DEROULEMENT DES DEBATS
A l’audience publique, le magistrat délégué a procédé au rappel de l’identité des parties ;
Après avoir rappelé à la personne retenue les droits qui lui sont reconnus par le code de l’entrée et du séjour des étrangers et du droit d’asile pendant sa rétention et l’avoir informée des possibilités et des délais de recours contre toutes décisions le concernant ;
L’intéressé a été entendu en ses explications ;
Le représentant du préfet a été entendu en ses observations ;
L’avocat a été entendu en sa plaidoirie ;
Le représentant du préfet ayant répondu à l’avocat ;
L’étranger ayant eu la parole en dernier ;
EXPOSE DU LITIGE
Par décision en date du 19 avril 2025, notifiée le même jour à 14 heures 20, l’autorité administrative a ordonné le placement de Monsieur [H] [T], né le 17 août 1999 à [Localité 1] (MAROC), de nationalité marocaine, en rétention dans des locaux ne relevant pas de l’administration pénitentiaire.
Par décision rendue le 25 avril 2025, le premier président de la Cour d’appel de DOUAI a confirmé la décision du magistrat du siège du tribunal judiciaire de LILLE en date du 23 avril 2025 ayant ordonné la prolongation de la rétention administrative de Monsieur [H] [T] pour une durée maximale de vingt-six jours.
Par décision rendue le 21 mai 2025, le premier président de la Cour d’appel de DOUAI a confirmé la décision du magistrat du siège du tribunal judiciaire de LILLE en date du 19 mai 2025 ayant ordonné la prolongation de la rétention administrative de Monsieur [H] [T] pour une durée maximale de trente jours.
Par requête en date du 16 juin 2025, reçue le même jour à 14 heures 04, l’autorité administrative a saisi le magistrat du siège du tribunal judiciaire de LILLE aux fins de voir ordonner la prolongation de la rétention pour une durée supplémentaire de quinze jours.
Le conseil de Monsieur [H] [T] sollicite le rejet de la prolongation de la rétention sur les moyens suivants :
— l’illégalité de la durée de validité du laissez-passer consulaire, car normalement la durée serait de 15 jours ou un mois maximum
— l’absence de perspective d’éloignement dans un délai raisonnable
Le représentant de l’administration revient sur le laissez-passer consulaire qui prévoit une validité de deux mois. Il y a eu un refus d’embarquer au-delà des 15 jours mais qui a entraîné de nouvelles démarches pour demander un nouveau routing.
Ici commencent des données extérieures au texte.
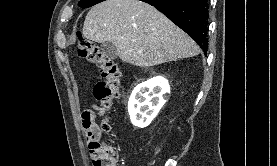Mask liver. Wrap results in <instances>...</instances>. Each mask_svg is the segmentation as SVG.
Masks as SVG:
<instances>
[{
    "label": "liver",
    "mask_w": 277,
    "mask_h": 166,
    "mask_svg": "<svg viewBox=\"0 0 277 166\" xmlns=\"http://www.w3.org/2000/svg\"><path fill=\"white\" fill-rule=\"evenodd\" d=\"M86 39L112 42L120 59L152 67L200 53L195 41L153 6L139 0H105L91 8Z\"/></svg>",
    "instance_id": "1"
}]
</instances>
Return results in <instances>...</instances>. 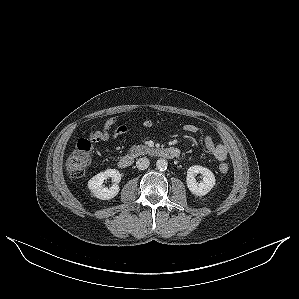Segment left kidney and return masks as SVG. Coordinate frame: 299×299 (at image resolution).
<instances>
[{"label": "left kidney", "instance_id": "left-kidney-1", "mask_svg": "<svg viewBox=\"0 0 299 299\" xmlns=\"http://www.w3.org/2000/svg\"><path fill=\"white\" fill-rule=\"evenodd\" d=\"M200 173L203 176V181L198 183L196 182L195 175ZM215 176L211 170L194 165L187 170V187L188 189L197 196L206 195L215 185Z\"/></svg>", "mask_w": 299, "mask_h": 299}]
</instances>
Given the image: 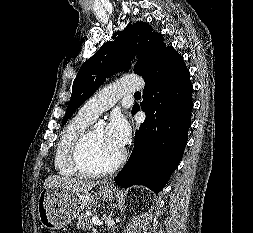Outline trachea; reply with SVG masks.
<instances>
[{
    "label": "trachea",
    "mask_w": 253,
    "mask_h": 233,
    "mask_svg": "<svg viewBox=\"0 0 253 233\" xmlns=\"http://www.w3.org/2000/svg\"><path fill=\"white\" fill-rule=\"evenodd\" d=\"M135 95H141V93L140 92H136Z\"/></svg>",
    "instance_id": "obj_1"
}]
</instances>
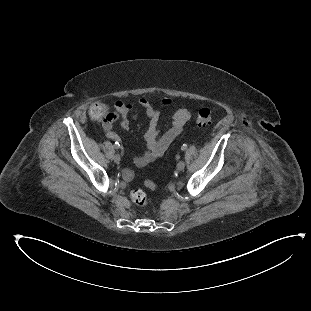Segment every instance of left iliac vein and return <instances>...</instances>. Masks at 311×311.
<instances>
[{
  "mask_svg": "<svg viewBox=\"0 0 311 311\" xmlns=\"http://www.w3.org/2000/svg\"><path fill=\"white\" fill-rule=\"evenodd\" d=\"M184 168H185L184 161H179L178 164H177V170L180 172V171H183Z\"/></svg>",
  "mask_w": 311,
  "mask_h": 311,
  "instance_id": "obj_1",
  "label": "left iliac vein"
}]
</instances>
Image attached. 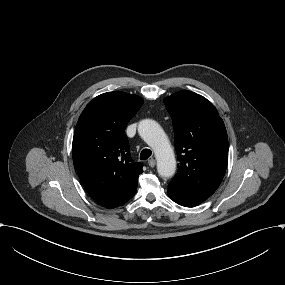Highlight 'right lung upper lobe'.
Returning <instances> with one entry per match:
<instances>
[{
  "instance_id": "1",
  "label": "right lung upper lobe",
  "mask_w": 285,
  "mask_h": 285,
  "mask_svg": "<svg viewBox=\"0 0 285 285\" xmlns=\"http://www.w3.org/2000/svg\"><path fill=\"white\" fill-rule=\"evenodd\" d=\"M143 104L137 95L120 91L94 98L77 122L72 157L79 178L99 204L114 208L136 193L142 164L129 152L125 128Z\"/></svg>"
}]
</instances>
La perspective d’éloignement à bref délai est caractérisée au regard de la date prochaine du vol.
Monsieur [H] [T] indique qu’il a étudié, il souhaite avoir une chance de poursuivre ses études.
MOTIFS DE LA DÉCISION
Sur l’illégalité de la durée de validité du laissez-passer consulaire
Le juge du tribunal judiciaire n’a aucune compétence pour statuer sur la légalité d’un acte délivré par une autorité étatique étrangère.
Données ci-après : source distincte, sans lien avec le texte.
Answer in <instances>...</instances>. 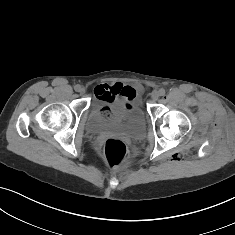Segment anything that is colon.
<instances>
[{
  "label": "colon",
  "mask_w": 235,
  "mask_h": 235,
  "mask_svg": "<svg viewBox=\"0 0 235 235\" xmlns=\"http://www.w3.org/2000/svg\"><path fill=\"white\" fill-rule=\"evenodd\" d=\"M108 114V109L104 110ZM104 154L108 166L112 169H118L128 160V149L125 143L118 138H109L104 143Z\"/></svg>",
  "instance_id": "5ec220e1"
}]
</instances>
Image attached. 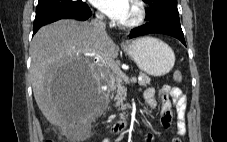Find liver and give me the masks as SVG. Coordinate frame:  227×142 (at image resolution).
I'll return each mask as SVG.
<instances>
[{
    "label": "liver",
    "instance_id": "1",
    "mask_svg": "<svg viewBox=\"0 0 227 142\" xmlns=\"http://www.w3.org/2000/svg\"><path fill=\"white\" fill-rule=\"evenodd\" d=\"M30 55L36 103L52 125L67 130L81 117L80 102L91 90L88 83L98 89L103 76L109 75L118 47L108 36L95 37L87 22L59 20L38 30ZM69 61H82L83 78H70L79 80L78 88H61L63 78H53Z\"/></svg>",
    "mask_w": 227,
    "mask_h": 142
}]
</instances>
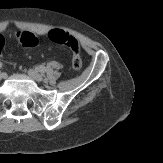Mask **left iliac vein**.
<instances>
[{"mask_svg":"<svg viewBox=\"0 0 163 163\" xmlns=\"http://www.w3.org/2000/svg\"><path fill=\"white\" fill-rule=\"evenodd\" d=\"M28 75L30 78H32L33 80L37 81V82H41L43 80L42 75H40L36 70L34 69H30L28 71Z\"/></svg>","mask_w":163,"mask_h":163,"instance_id":"4c4485c4","label":"left iliac vein"}]
</instances>
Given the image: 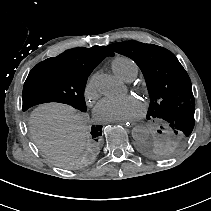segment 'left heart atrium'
<instances>
[{
    "label": "left heart atrium",
    "instance_id": "obj_1",
    "mask_svg": "<svg viewBox=\"0 0 211 211\" xmlns=\"http://www.w3.org/2000/svg\"><path fill=\"white\" fill-rule=\"evenodd\" d=\"M143 101L134 95L120 98H103L94 109V116L100 122L131 120L144 115Z\"/></svg>",
    "mask_w": 211,
    "mask_h": 211
}]
</instances>
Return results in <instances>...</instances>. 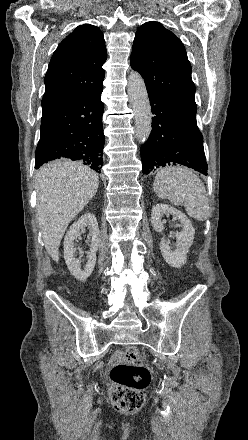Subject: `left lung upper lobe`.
Instances as JSON below:
<instances>
[{"mask_svg":"<svg viewBox=\"0 0 248 440\" xmlns=\"http://www.w3.org/2000/svg\"><path fill=\"white\" fill-rule=\"evenodd\" d=\"M131 67L138 71L148 94L159 96L190 119L196 120L195 85L181 40L159 22L138 28Z\"/></svg>","mask_w":248,"mask_h":440,"instance_id":"1","label":"left lung upper lobe"}]
</instances>
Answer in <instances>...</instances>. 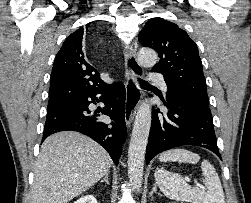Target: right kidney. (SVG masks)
Segmentation results:
<instances>
[{
  "instance_id": "obj_1",
  "label": "right kidney",
  "mask_w": 251,
  "mask_h": 203,
  "mask_svg": "<svg viewBox=\"0 0 251 203\" xmlns=\"http://www.w3.org/2000/svg\"><path fill=\"white\" fill-rule=\"evenodd\" d=\"M74 203H97V200L93 195H86V196H82Z\"/></svg>"
}]
</instances>
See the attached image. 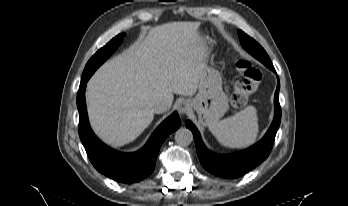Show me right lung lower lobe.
Returning <instances> with one entry per match:
<instances>
[{"label":"right lung lower lobe","instance_id":"right-lung-lower-lobe-1","mask_svg":"<svg viewBox=\"0 0 348 206\" xmlns=\"http://www.w3.org/2000/svg\"><path fill=\"white\" fill-rule=\"evenodd\" d=\"M89 64L90 63H88L84 69L77 97L79 135L87 155L93 166L99 172L114 180L126 183L140 181L153 172L160 147L167 136L180 127V118L177 113H174L159 126L146 146L144 157L146 161L144 160L143 166L135 165L133 162L126 159H117L108 152L109 149H106L93 133L91 134V130L89 129L84 91L86 82L98 67L95 66L88 71Z\"/></svg>","mask_w":348,"mask_h":206}]
</instances>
Ce moyen sera donc rejeté.
Sur l’absence de perspective d’éloignement dans un délai raisonnable et la requête préfectorale
L’article L742-5 du code de l’entrée et du séjour des étrangers et du droit d’asile dispose :
“A titre exceptionnel, le magistrat du siège du tribunal judiciaire peut à nouveau être saisi aux fins de prolongation du maintien en rétention au-delà de la durée maximale de rétention prévue à l’article L. 742-4, lorsqu’une des situations suivantes apparait dans les quinze derniers jours :
1° L’étranger a fait obstruction à l’exécution d’office de la décision d’éloignement ;
2° L’étranger a présenté, dans le seul but de faire échec à la décision d’éloignement :
a) une demande de protection contre l’éloignement au titre du 5° de l’article L. 631-3 ;
b) ou une demande d’asile dans les conditions prévues aux articles L. 754-1 et L. 754-3 ;
3° La décision d’éloignement n’a pu être exécutée en raison du défaut de délivrance des documents de voyage par le consulat dont relève l’intéressé et qu’il est établi par l’autorité administrative compétente que cette délivrance doit intervenir à bref délai.
Le juge peut également être saisi en cas d’urgence absolue ou de menace pour l’ordre public.
L’étranger est maintenu en rétention jusqu’à ce que le juge ait statué.
Si le juge ordonne la prolongation de la rétention, celle-ci court à compter de l’expiration de la dernière période de rétention pour une nouvelle période d’une durée maximale de quinze jours.”
En l’espèce, les autorités consulaires marocaines ont été saisies de la situation de Monsieur [H] [T] le 19 avril 2025 et un laissez-passer consulaire a été délivré le 07 mai 2025, dans la perspective d’un vol prévu le 12 mai 2025. Monsieur [H] [T] a refusé d’embarquer sur ce vol comme en atteste le procès-verbal rédigé le même jour, reprenant les déclarations de l’intéressé: “je ne veux pas repartir au Maroc, je souhaite faire une demande d’asile en France”. Le 27 mai 2025, Monsieur [H] [T] déposait une demande d’asile et l’administration refusait par arrêté du même jour de délivrer l’attestation de demande d’asile valant autorisation provisoire de séjour et maintenait l’intéressé en rétention. L’OFPRA rendait une décision d’irrecevablité le 03 juin 2023 concernant ladite demande d’asile. L’administration adressait le 13 juin 2025 un mail à destination du tribunal administratif une demande d’audiencement en urgence du contentieux de Monsieur [H] [T] suite à la notification de la décision d’irrecevabilité de la demande d’asile par L’OFPRA.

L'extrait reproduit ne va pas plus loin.